А ведь было нам, дуракам, знамение! Мы с Любимовым приехали на улицу Куйбышева к Минкульту, вылезаем, а к нам здоровенный гаишник. Видно, Любимов плохо поставил машину. И только началось разбирательство, как вдруг гаишник нас бросает, бежит в свою будку и замирает. А мимо медленно скользит огромная черная машина, и мы видим за стеклом острый профиль – Суслов! Господи! Такой вялый, злой взгляд. «Старуха!!!» – нас так и передернуло. Переглянулись мы, вспомнили эпиграф…»

А эпиграф у Пушкина такой: «Пиковая дама означает тайную недоброжелательность».

Теперь на моем экземпляре «Огонька» (1989. № 9) четыре надписи:

«Геннадий Рождественский – рукомахатель».

«Александру Минкину от композиторишки Альфреда Шнитке». (От «композиторишки», потому что в «Правде» его именно так и называли.)

«Саше Минкину – соучастнику мирового скандала.
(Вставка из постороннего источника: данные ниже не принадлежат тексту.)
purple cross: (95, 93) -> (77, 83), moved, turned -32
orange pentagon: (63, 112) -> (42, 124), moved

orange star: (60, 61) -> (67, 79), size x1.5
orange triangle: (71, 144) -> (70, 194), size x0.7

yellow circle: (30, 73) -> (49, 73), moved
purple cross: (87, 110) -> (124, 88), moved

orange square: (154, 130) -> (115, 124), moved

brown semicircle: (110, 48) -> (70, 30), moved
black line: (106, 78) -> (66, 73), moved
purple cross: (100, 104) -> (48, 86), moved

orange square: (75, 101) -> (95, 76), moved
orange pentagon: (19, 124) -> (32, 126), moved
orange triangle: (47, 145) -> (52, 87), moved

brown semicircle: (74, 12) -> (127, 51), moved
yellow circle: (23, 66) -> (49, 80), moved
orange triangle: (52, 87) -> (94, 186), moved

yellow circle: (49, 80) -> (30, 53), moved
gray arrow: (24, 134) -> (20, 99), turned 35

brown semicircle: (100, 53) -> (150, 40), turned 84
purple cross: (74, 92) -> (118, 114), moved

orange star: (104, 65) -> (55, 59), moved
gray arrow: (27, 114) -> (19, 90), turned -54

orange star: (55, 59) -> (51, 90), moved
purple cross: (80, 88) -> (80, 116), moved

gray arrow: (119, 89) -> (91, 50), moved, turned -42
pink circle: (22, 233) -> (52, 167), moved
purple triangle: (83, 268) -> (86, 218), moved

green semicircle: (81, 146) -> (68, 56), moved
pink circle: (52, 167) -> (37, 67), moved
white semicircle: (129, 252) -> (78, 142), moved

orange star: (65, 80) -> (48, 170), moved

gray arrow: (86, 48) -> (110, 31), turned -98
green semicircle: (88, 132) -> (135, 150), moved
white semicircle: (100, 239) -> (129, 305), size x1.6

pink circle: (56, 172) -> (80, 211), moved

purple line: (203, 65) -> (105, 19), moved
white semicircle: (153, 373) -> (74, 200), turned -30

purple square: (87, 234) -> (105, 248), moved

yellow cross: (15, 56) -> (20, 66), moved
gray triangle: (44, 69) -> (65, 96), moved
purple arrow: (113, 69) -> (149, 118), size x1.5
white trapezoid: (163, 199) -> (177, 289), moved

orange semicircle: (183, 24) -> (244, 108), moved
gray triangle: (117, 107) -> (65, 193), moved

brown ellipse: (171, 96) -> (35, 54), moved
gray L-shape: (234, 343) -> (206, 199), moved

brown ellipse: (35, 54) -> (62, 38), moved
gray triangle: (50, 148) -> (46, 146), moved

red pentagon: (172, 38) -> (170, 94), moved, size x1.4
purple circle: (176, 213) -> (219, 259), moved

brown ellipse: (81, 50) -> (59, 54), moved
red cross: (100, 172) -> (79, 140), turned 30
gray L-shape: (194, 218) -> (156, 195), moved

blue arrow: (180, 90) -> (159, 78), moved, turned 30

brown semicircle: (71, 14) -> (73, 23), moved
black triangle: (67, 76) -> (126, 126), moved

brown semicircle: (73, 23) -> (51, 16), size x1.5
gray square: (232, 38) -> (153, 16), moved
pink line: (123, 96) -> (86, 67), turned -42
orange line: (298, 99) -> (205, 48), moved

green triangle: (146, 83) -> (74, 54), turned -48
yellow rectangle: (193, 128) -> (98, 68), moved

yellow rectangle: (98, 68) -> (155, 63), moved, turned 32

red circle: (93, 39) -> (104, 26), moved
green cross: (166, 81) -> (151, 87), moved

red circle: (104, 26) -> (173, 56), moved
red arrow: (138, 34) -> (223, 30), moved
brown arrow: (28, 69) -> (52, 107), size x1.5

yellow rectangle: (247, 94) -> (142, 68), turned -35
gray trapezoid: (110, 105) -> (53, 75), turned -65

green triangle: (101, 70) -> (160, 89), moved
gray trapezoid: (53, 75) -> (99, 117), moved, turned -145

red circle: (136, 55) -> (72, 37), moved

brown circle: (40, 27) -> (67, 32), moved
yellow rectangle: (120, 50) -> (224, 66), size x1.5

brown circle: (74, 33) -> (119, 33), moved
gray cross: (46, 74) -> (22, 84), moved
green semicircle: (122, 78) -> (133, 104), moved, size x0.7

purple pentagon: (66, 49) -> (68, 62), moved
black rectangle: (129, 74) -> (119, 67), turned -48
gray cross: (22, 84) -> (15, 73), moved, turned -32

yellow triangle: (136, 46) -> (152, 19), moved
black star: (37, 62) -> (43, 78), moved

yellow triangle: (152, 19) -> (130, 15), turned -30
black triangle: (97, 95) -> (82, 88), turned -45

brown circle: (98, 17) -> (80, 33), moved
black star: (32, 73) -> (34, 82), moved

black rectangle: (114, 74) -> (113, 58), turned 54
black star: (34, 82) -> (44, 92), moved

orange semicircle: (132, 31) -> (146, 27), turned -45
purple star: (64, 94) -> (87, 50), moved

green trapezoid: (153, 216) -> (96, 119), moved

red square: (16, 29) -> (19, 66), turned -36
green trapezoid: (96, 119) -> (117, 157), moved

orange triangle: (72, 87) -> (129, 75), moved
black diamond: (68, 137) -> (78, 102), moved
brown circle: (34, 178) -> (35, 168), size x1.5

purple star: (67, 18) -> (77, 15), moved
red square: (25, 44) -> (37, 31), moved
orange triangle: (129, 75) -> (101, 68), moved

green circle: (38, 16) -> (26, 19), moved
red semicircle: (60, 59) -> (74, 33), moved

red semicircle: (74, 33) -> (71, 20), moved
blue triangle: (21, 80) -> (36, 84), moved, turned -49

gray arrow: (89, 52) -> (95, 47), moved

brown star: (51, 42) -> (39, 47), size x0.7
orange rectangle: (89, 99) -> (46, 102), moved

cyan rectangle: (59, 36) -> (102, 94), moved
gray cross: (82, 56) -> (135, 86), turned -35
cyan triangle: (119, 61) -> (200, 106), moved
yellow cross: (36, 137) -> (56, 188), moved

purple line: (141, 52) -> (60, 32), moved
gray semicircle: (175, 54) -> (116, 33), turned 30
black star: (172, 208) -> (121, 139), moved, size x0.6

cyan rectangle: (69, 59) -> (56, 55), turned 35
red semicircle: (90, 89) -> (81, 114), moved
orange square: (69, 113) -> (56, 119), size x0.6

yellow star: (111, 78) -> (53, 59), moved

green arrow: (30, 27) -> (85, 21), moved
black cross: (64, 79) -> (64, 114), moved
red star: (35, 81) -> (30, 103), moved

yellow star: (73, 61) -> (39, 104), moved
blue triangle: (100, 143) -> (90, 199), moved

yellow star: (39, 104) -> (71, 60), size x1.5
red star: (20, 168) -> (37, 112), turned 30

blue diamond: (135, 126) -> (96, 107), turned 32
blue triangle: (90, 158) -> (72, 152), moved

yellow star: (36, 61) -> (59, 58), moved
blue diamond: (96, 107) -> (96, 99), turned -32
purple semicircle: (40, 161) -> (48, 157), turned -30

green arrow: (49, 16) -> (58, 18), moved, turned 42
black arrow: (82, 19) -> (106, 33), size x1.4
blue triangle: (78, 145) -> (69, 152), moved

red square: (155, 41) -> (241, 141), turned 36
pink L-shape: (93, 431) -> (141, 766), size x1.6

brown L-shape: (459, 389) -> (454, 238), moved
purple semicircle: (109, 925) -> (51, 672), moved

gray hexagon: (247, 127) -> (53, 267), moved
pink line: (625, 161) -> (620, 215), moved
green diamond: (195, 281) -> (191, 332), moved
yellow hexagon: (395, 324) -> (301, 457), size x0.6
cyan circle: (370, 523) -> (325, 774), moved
Ваш Д.Боровский». («Мировой скандал», потому что Суслов этой акцией намеренно подрывал шансы французских коммунистов: пусть проиграют выборы; слабые – послушнее.)

«Саше, страдальцу в прогрессивном журнале. Ю.Любимов».

«Страдальцу в прогрессивном журнале», потому что прогрессивный Коротич распорядился убрать все эпиграфы. Каждую главу предваряли замечательные эпиграфы из «Моцарта и Сальери». Перед письмом Жюрайтиса – такой:

САЛЬЕРИ. Я избран, чтоб его остановить – Не то мы все погибли, Мы все жрецы, служители музыки, Не я один с моей глухою славой…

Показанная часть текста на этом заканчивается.